The importance of statistical analysis and measurements for research can hardly be overestimated. For social sciences this statement is true as well. Proper data processing and analysis are key elements for any quantitative research and for determining causal relations between variables (Agresti & Finlay 1997, p.24). The purpose of this essay is to describe the data set represented in the National Longitudinal Survey of Youth (NLSY97) concerning four concepts: SAT (math), SAT (verbal), total number of residences respondent has lived in and father’s educational attainment. This essay is also meant to analyze the frequencies and measures of central tendency for the results of the analysis (for combinations of different variables) and to give estimate for this data.
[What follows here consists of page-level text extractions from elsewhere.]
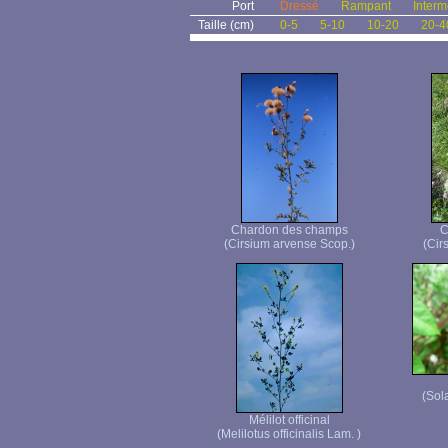
Port
Dressé
Rampant
Interm
Taille (cm)
0-5
5-10
10-20
20-4
Chardon des champs
C
(Cirsium arvense Scop.)
(Cir
(Sol
Mélilot officinal
(Melilotus officinalis Lam. )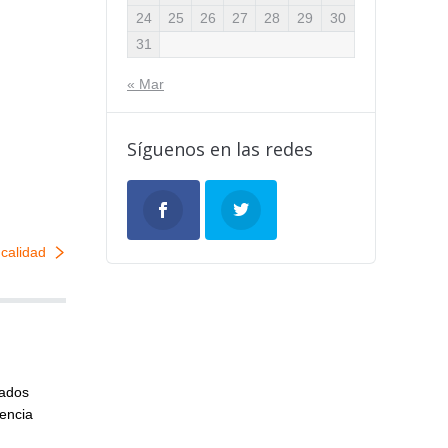
24
25
26
27
28
29
30
31
« Mar
Síguenos en las redes
 calidad
cados
iencia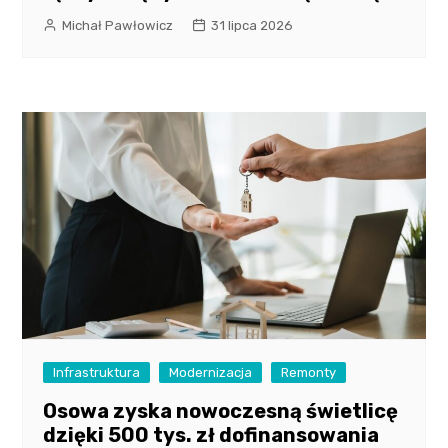
Michał Pawłowicz
31 lipca 2026
Infrastruktura
Modernizacja
Remonty
Osowa zyska nowoczesną świetlicę
dzięki 500 tys. zł dofinansowania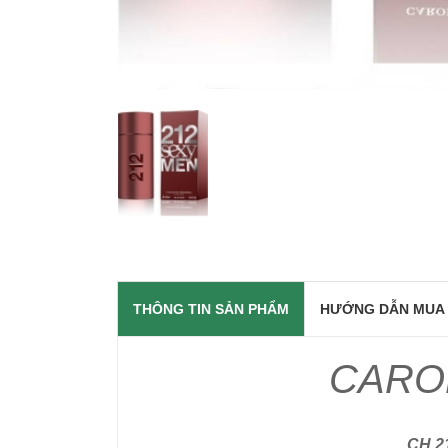
THÔNG TIN SẢN PHẨM
HƯỚNG DẪN MUA
CAROL
CH 21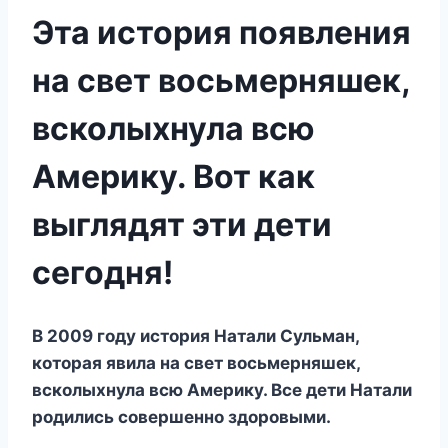
Эта история появления
на свет восьмерняшек,
всколыхнула всю
Америку. Вот как
выглядят эти дети
сегодня!
В 2009 году история Натали Сульман,
которая явила на свет восьмерняшек,
всколыхнула всю Америку. Все дети Натали
родились совершенно здоровыми.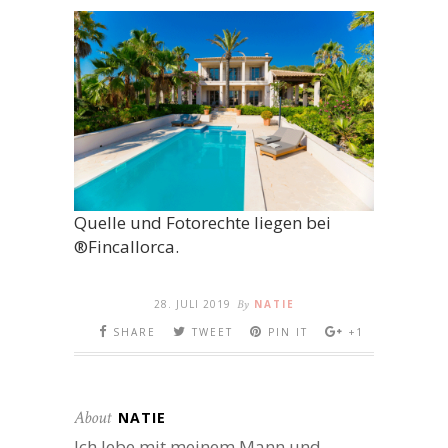
Quelle und Fotorechte liegen bei
®Fincallorca.
28. JULI 2019
By
NATIE
SHARE
TWEET
PIN IT
+1
About
NATIE
Ich lebe mit meinem Mann und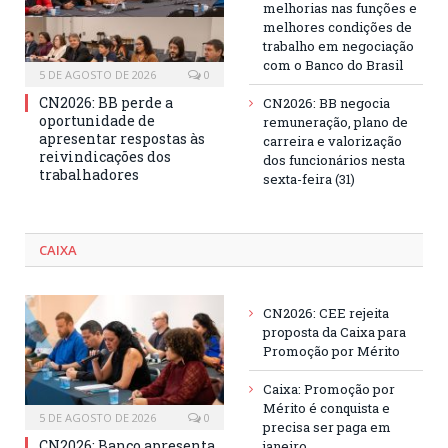
melhorias nas funções e
melhores condições de
trabalho em negociação
com o Banco do Brasil
5 DE AGOSTO DE 2026
0
CN2026: BB perde a
CN2026: BB negocia
oportunidade de
remuneração, plano de
apresentar respostas às
carreira e valorização
reivindicações dos
dos funcionários nesta
trabalhadores
sexta-feira (31)
CAIXA
CN2026: CEE rejeita
proposta da Caixa para
Promoção por Mérito
Caixa: Promoção por
Mérito é conquista e
5 DE AGOSTO DE 2026
0
precisa ser paga em
CN2026: Banco apresenta
janeiro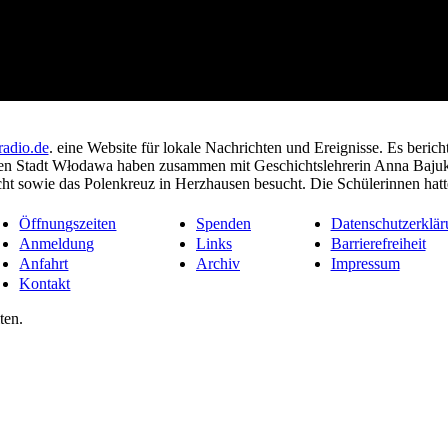
adio.de
. eine Website für lokale Nachrichten und Ereignisse. Es beri
hen Stadt Włodawa haben zusammen mit Geschichtslehrerin Anna Bajuk
cht sowie das Polenkreuz in Herzhausen besucht. Die Schülerinnen ha
Öffnungszeiten
Spenden
Datenschutzerklär
Anmeldung
Links
Barrierefreiheit
Anfahrt
Archiv
Impressum
Kontakt
ten.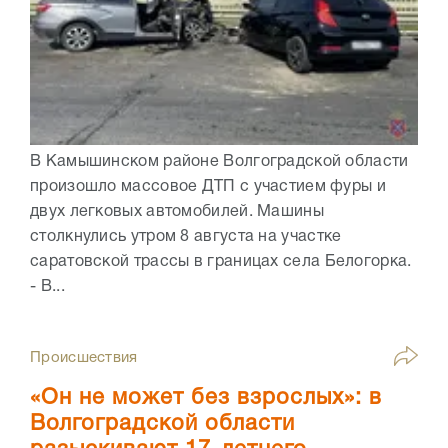
В Камышинском районе Волгоградской области
произошло массовое ДТП с участием фуры и
двух легковых автомобилей. Машины
столкнулись утром 8 августа на участке
саратовской трассы в границах села Белогорка.
- В...
Происшествия
«Он не может без взрослых»: в
Волгоградской области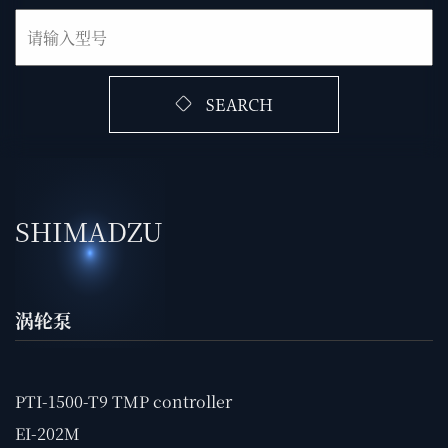
SEARCH
SHIMADZU
涡轮泵
PTI-1500-T9 TMP controller
EI-202M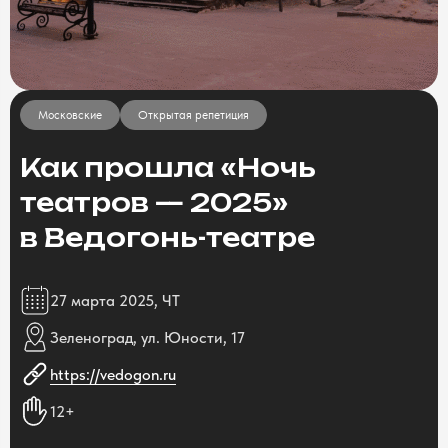
Московские
Открытая репетиция
Как прошла «Ночь
театров — 2025»
в Ведогонь-театре
27 марта 2025, ЧТ
Зеленоград, ул. Юности, 17
https://vedogon.ru
12+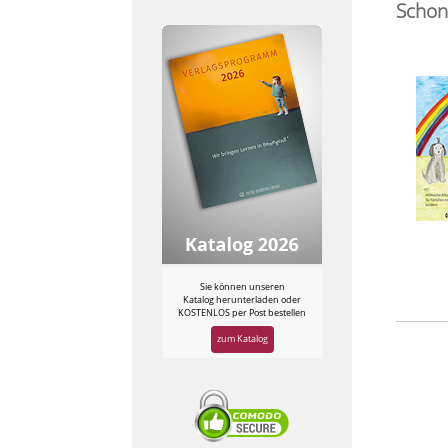
Schon
Sie können unseren
Katalog herunterladen oder
KOSTENLOS per Post bestellen
zum Katalog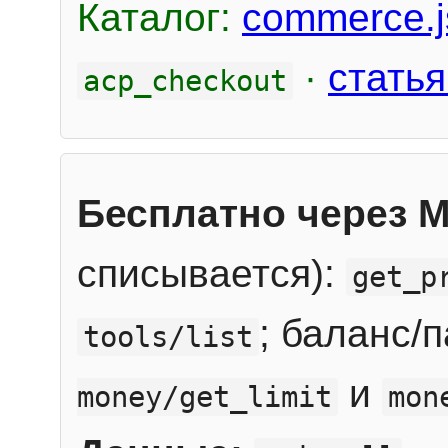
Каталог:
commerce.j
·
статья
acp_checkout
Бесплатно через 
списывается):
get_p
; баланс/
tools/list
и
money/get_limit
mon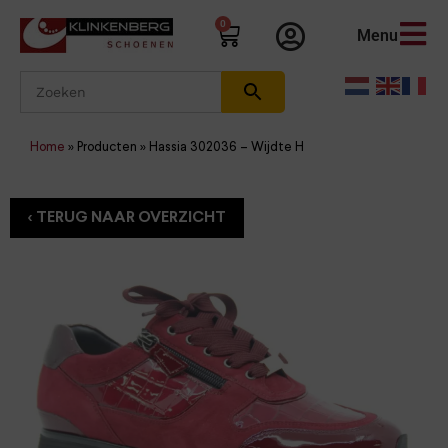
0
Menu
Home
»
Producten
»
Hassia 302036 – Wijdte H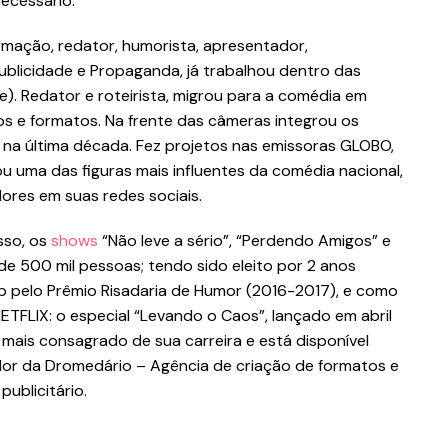
necessário.
ormação, redator, humorista, apresentador,
Publicidade e Propaganda, já trabalhou dentro das
e). Redator e roteirista, migrou para a comédia em
 e formatos. Na frente das câmeras integrou os
a na última década. Fez projetos nas emissoras GLOBO,
uma das figuras mais influentes da comédia nacional,
ores em suas redes sociais.
sso, os
shows
“Não leve a sério”, “Perdendo Amigos” e
de 500 mil pessoas; tendo sido eleito por 2 anos
 pelo Prêmio Risadaria de Humor (2016-2017), e como
ETFLIX: o especial “Levando o Caos”, lançado em abril
 mais consagrado de sua carreira e está disponível
ador da Dromedário – Agência de criação de formatos e
ublicitário.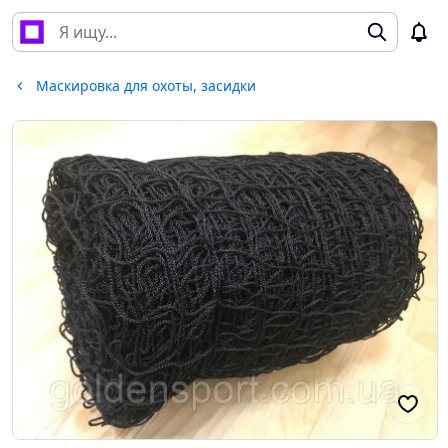
Маскировка для охоты, засидки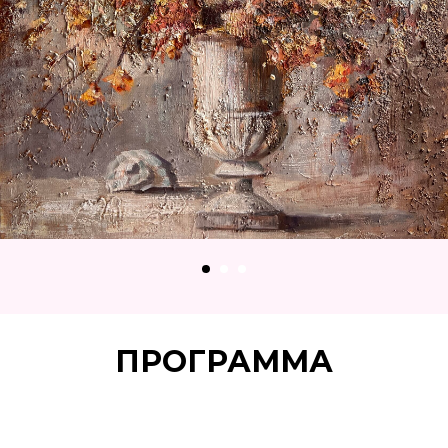
ПРОГРАММА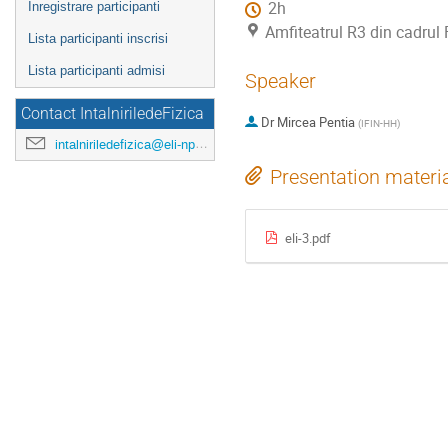
2h
Inregistrare participanti
Amfiteatrul R3 din cadrul 
Lista participanti inscrisi
Lista participanti admisi
Speaker
Contact IntalniriledeFizica
Dr
Mircea Pentia
(
IFIN-HH
)
intalniriledefizica@eli-np.ro
Presentation materi
eli-3.pdf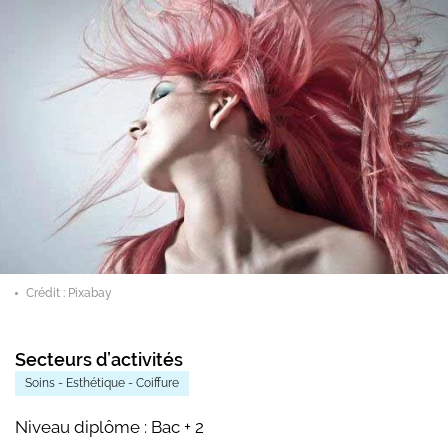
Crédit : Pixabay
Secteurs d’activités
Soins - Esthétique - Coiffure
Niveau diplôme :
Bac + 2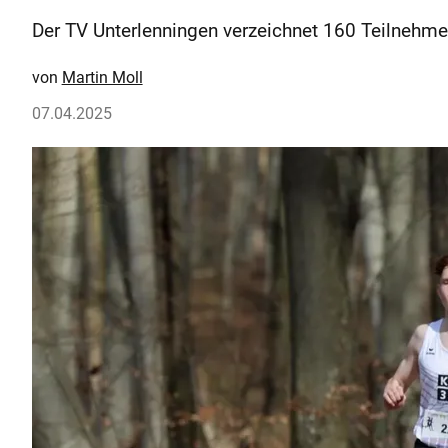
Der TV Unterlenningen verzeichnet 160 Teilnehme
Martin Moll
07.04.2025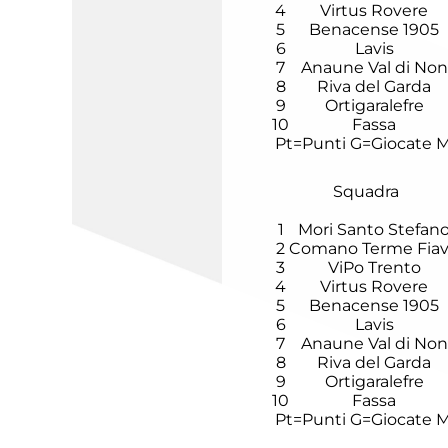
4
Virtus Rovere
5
Benacense 1905
6
Lavis
7
Anaune Val di Non
8
Riva del Garda
9
Ortigaralefre
10
Fassa
Pt=Punti
G=Giocate
M
Squadra
1
Mori Santo Stefan
2
Comano Terme Fia
3
ViPo Trento
4
Virtus Rovere
5
Benacense 1905
6
Lavis
7
Anaune Val di Non
8
Riva del Garda
9
Ortigaralefre
10
Fassa
Pt=Punti
G=Giocate
M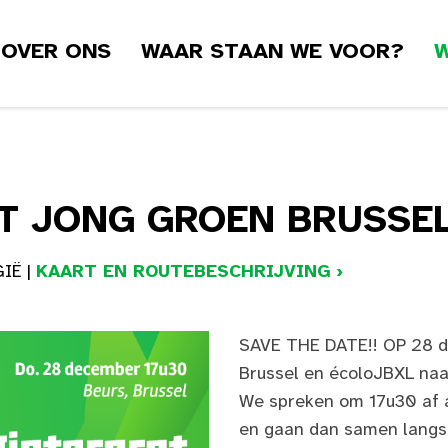
OVER ONS
WAAR STAAN WE VOOR?
W
T JONG GROEN BRUSSEL
IË |
KAART EN ROUTEBESCHRIJVING ›
SAVE THE DATE!! OP 28 
Brussel en écoloJBXL naa
We spreken om 17u30 af 
en gaan dan samen langs 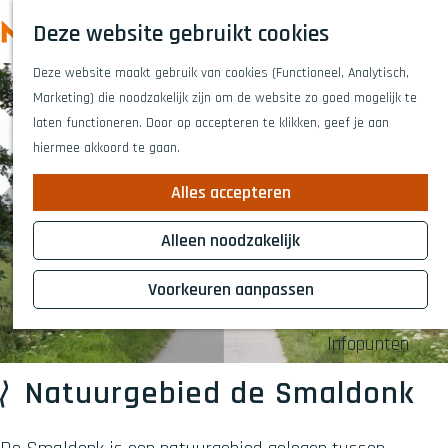
Highlights
Z
Deze website gebruikt cookies
Fietsen
o
M
G
Wandelen
e
Deze website maakt gebruik van cookies (Functioneel, Analytisch,
a
e
Eten en drinken
k
Marketing) die noodzakelijk zijn om de website zo goed mogelijk te
n
n
Winkelen
e
laten functioneren. Door op accepteren te klikken, geef je aan
a
Musea & kunst
u
n
hiermee akkoord te gaan.
a
Naar het theat
r
Voor kinderen
Alles accepteren
d
Voor groepen
e
Alleen noodzakelijk
h
Plan je bezoek
o
Voorkeuren aanpassen
Overnachten
m
Bereikbaarheid
e
Infopunten
p
a
Natuurgebied de Smaldonk
g
e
The chosen dataset consists of the following variables: gender (initially coded as 1 for males and 2 for females), region of residence, SAT score for math and SAT score for verbal, Â the number of residences the respondent has lived in and father’s educational attainment (highest grade).

**Concepts and Data**

First of all, it is necessary to outline the concepts that were used for the survey and the way of measurement for these concepts. Key concept is educational attainment of the respondent and educational attainment of the respondent’s father. Other variables are mainly used to distinguish between various groups of respondents. Let us describe the variables, their measurement and the way of coding.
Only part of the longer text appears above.